USS LST-462 was a United States Navy used in the Asiatic-Pacific Theater during World War II. As with many of her class, the ship was never named. Instead, she was referred to by her hull designation.

==Construction==
The ship was laid down on 4 October 1942, under Maritime Commission (MARCOM) contract, MC hull 982, by Kaiser Shipyards, Vancouver, Washington; launched 6 November 1942; sponsored by Mrs. Eugene E. Blazier; and commissioned on 21 February 1943.

==Service history==
During World War II, LST-462 was assigned to the Asiatic-Pacific theater.
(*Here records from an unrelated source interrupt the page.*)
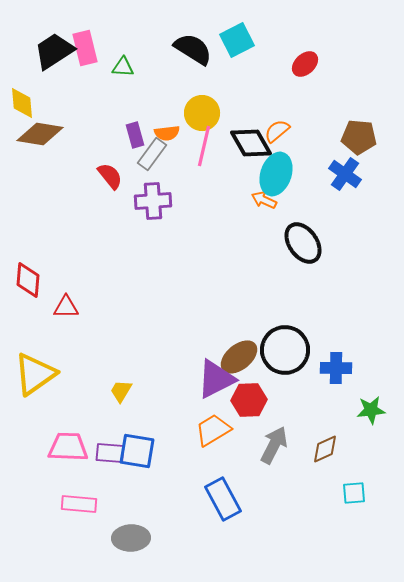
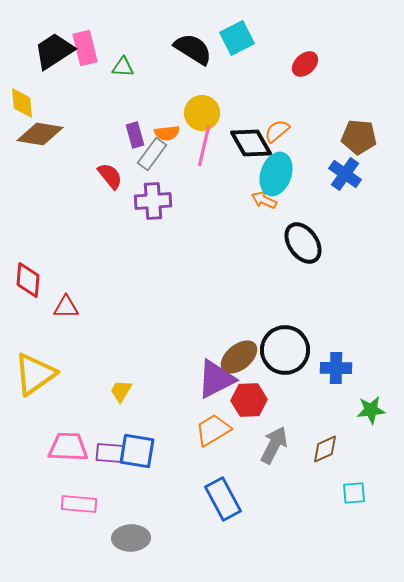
cyan square at (237, 40): moved 2 px up
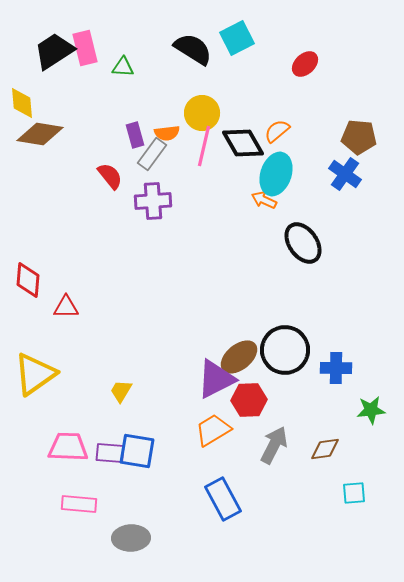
black diamond at (251, 143): moved 8 px left
brown diamond at (325, 449): rotated 16 degrees clockwise
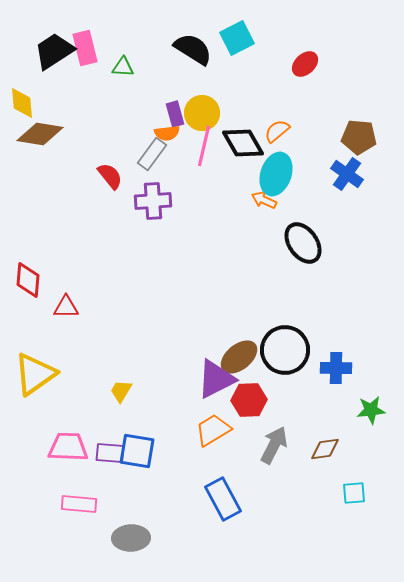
purple rectangle at (135, 135): moved 40 px right, 21 px up
blue cross at (345, 174): moved 2 px right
She took part in the Hollandia operation in May 1944; the Western New Guinea operations, the Biak Islands operation in May and June 1944, the Noemfoor Island operation in July 1944, the Cape Sansapor operation in July and August 1944, and the Morotai landing in September 1944; the Leyte operation in October 1944; the Lingayen Gulf landings in January 1945; and the Balikpapan operation in June and July 1945.

Following the war, LST-462 returned to the United States and was decommissioned on 21 March 1946, and struck from the Navy list on 1 May, that same year. On 15 December 1948, the tank landing ship was sold to Hughes Bros., Inc., of New York City, and subsequently scrapped.

==Honors and awards==
LST-462 earned five battle stars for her World War II service.